San Francisco’s Stinking Sewers

By ThinkReliability Staff

The Golden Gate City is well known for its ground-breaking, environmentally-friendly initiatives.  In 2007 San Francisco outlawed the use of plastic bags at major grocery stores.  The city also mandated compulsory recycling and composting programs in 2009.  Both ordinances were the first laws of their kind in the nation, and criticized by some for being overly aggressive.  Likewise San Francisco’s latest initiative, to reduce city water usage by encouraging the use of low-flow toilets, has faced harsh criticism.

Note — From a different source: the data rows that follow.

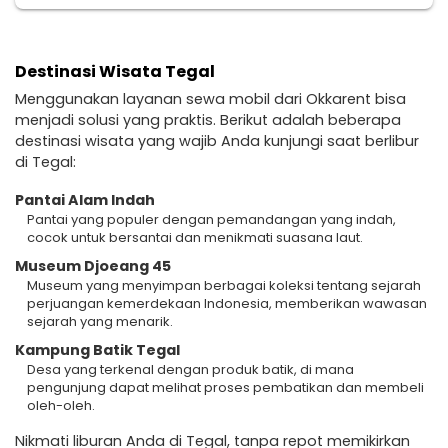
Destinasi Wisata Tegal
Menggunakan layanan sewa mobil dari Okkarent bisa
menjadi solusi yang praktis. Berikut adalah beberapa
destinasi wisata yang wajib Anda kunjungi saat berlibur
di Tegal:
Pantai Alam Indah
Pantai yang populer dengan pemandangan yang indah,
cocok untuk bersantai dan menikmati suasana laut.
Museum Djoeang 45
Museum yang menyimpan berbagai koleksi tentang sejarah
perjuangan kemerdekaan Indonesia, memberikan wawasan
sejarah yang menarik.
Kampung Batik Tegal
Desa yang terkenal dengan produk batik, di mana
pengunjung dapat melihat proses pembatikan dan membeli
oleh-oleh.
Nikmati liburan Anda di Tegal, tanpa repot memikirkan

Recently San Francisco began offering substantial rebates to homeowners and businesses to install high efficiency toilets (HETs).  These types of toilet use 1.28 gallons or less per flush, down from the 1.6 gpf versions required today by federal law and even older 3.4 gpf toilets from decades ago.  That means that an average home user will save between 3,800 to 5,000 gallons of water per year per person.  In dollars, that’s a savings of $90 annually for a family of four.  This can quickly justify the cost of a new commode, since a toilet is expected to last 20 years.

Aside from cost savings, there are obvious environmental benefits to reduced water use.  The city initially undertook the HET rebate initiative to decrease the amount of water used overall by the city and the amount of wastewater requiring treatment.  They were successful, and water usage decreased.  In fact, the city’s Public Utilities Commission stated that San Francisco residents reduced their water consumption by 20 million gallons of water last year.  San Francisco last year used approximately 215 million gallons per day.  This also met other goals the city had, such as reducing costs to consumers.  Unintentionally though, the HET rebate initiative impacted a different goal – Customer Service.

As shown on the associated Cause Map, reduced water flow had a series of other effects.  While water consumption – and presumably waste water disposal – shrank significantly, waste production has remained constant.  Despite $100M in sewage systems upgrades over the past five years, current water flow rates are not high enough to keep things moving through the system.  As a result sewage sludge builds up in sewer lines.  As bacteria eat away at the organic matter in the sludge, hydrogen sulfide is released.  Hydrogen sulfide is known for its characteristic “rotten egg” smell.

This creates an unfortunate situation.  No one wants to walk through smelly streets.  Further, slow sewage means a build-up of potential harmful bacteria.  However, everyone agrees San Francisco should strive to conserve water.  Water is a scarce and increasingly expensive resource in California.  What’s the next step in solving the stinking sewer problem?

San Francisco is not the first city to deal with this issue.  There is substantial debate over the city’s current plan to purchase $14M in bleach to clean up the smell.   Many parties are concerned about potential environmental impacts and potential contamination to drinking water.  Other solutions have been proposed by environmental activists, but may have financial ramifications.

Cause Maps can help all parties come to agreement because they focus problem solvers on the goals, not the details of the problem.  In this case, all parties are trying to protect the environment and reduce costs to city residents.  Based on those goals and the Cause Map, potential solutions have been developed and placed with their corresponding causes.  The next step is to proactively consider how these new actions might affect the stakeholders’ goals.  Perhaps other goals could be impacted, such as the safety of drinking water and potential contamination of San Francisco Bay.  Financial goals will surely be impacted to varying degrees with each solution.  Revising the Cause Map can help identify the pros and cons of each approach and narrow down which solution best satisfies all parties.